## Task
Copy out the lines of the records below, and only those lines, from the one with "О предприятии" through the one with "Климатическое исполнение У1, но", exactly as they appear.

___ Supplied entries

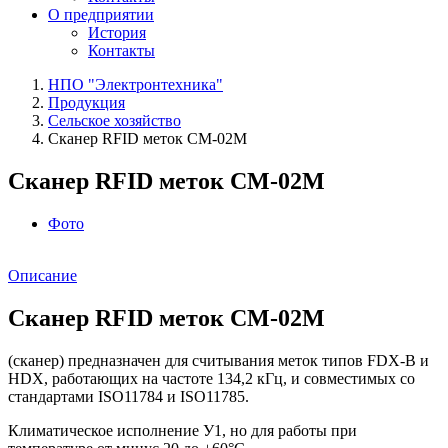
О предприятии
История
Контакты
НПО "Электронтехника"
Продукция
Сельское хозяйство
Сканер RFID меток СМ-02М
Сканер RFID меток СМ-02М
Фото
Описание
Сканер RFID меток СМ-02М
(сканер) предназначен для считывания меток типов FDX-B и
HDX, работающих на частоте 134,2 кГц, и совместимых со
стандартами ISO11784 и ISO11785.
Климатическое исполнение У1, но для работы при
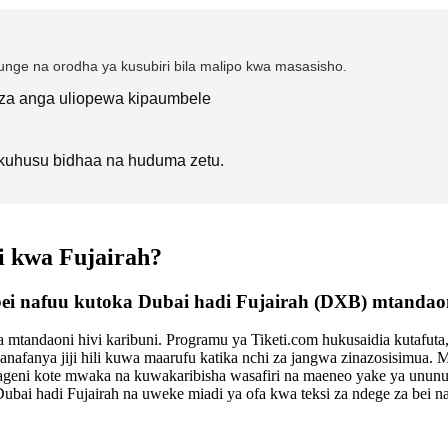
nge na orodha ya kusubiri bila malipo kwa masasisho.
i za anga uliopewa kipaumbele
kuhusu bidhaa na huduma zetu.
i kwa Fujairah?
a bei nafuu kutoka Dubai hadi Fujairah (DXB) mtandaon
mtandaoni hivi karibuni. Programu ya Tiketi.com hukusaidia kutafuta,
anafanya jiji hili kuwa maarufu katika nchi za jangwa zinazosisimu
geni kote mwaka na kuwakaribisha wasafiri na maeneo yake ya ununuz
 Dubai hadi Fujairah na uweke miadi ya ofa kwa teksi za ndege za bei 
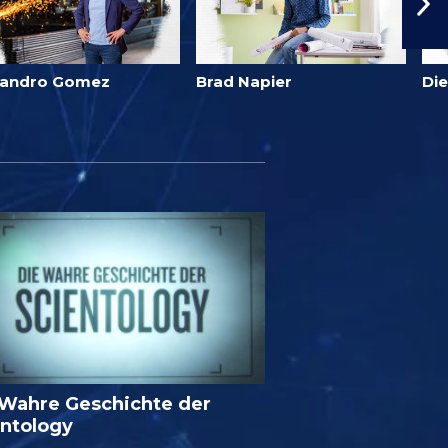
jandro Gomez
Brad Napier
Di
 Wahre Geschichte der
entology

______
___ Supplied entries

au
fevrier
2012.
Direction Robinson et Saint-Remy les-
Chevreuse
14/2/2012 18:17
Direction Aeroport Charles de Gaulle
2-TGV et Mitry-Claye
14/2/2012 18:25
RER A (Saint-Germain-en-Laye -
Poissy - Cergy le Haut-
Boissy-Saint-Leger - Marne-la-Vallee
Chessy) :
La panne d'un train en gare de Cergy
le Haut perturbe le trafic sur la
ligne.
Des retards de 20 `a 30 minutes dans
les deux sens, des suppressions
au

______

## Answer to the problem
О предприятии
История
Контакты
НПО "Электронтехника"
Продукция
Сельское хозяйство
Сканер RFID меток СМ-02М
Сканер RFID меток СМ-02М
Фото
Описание
Сканер RFID меток СМ-02М
(сканер) предназначен для считывания меток типов FDX-B и
HDX, работающих на частоте 134,2 кГц, и совместимых со
стандартами ISO11784 и ISO11785.
Климатическое исполнение У1, но для работы при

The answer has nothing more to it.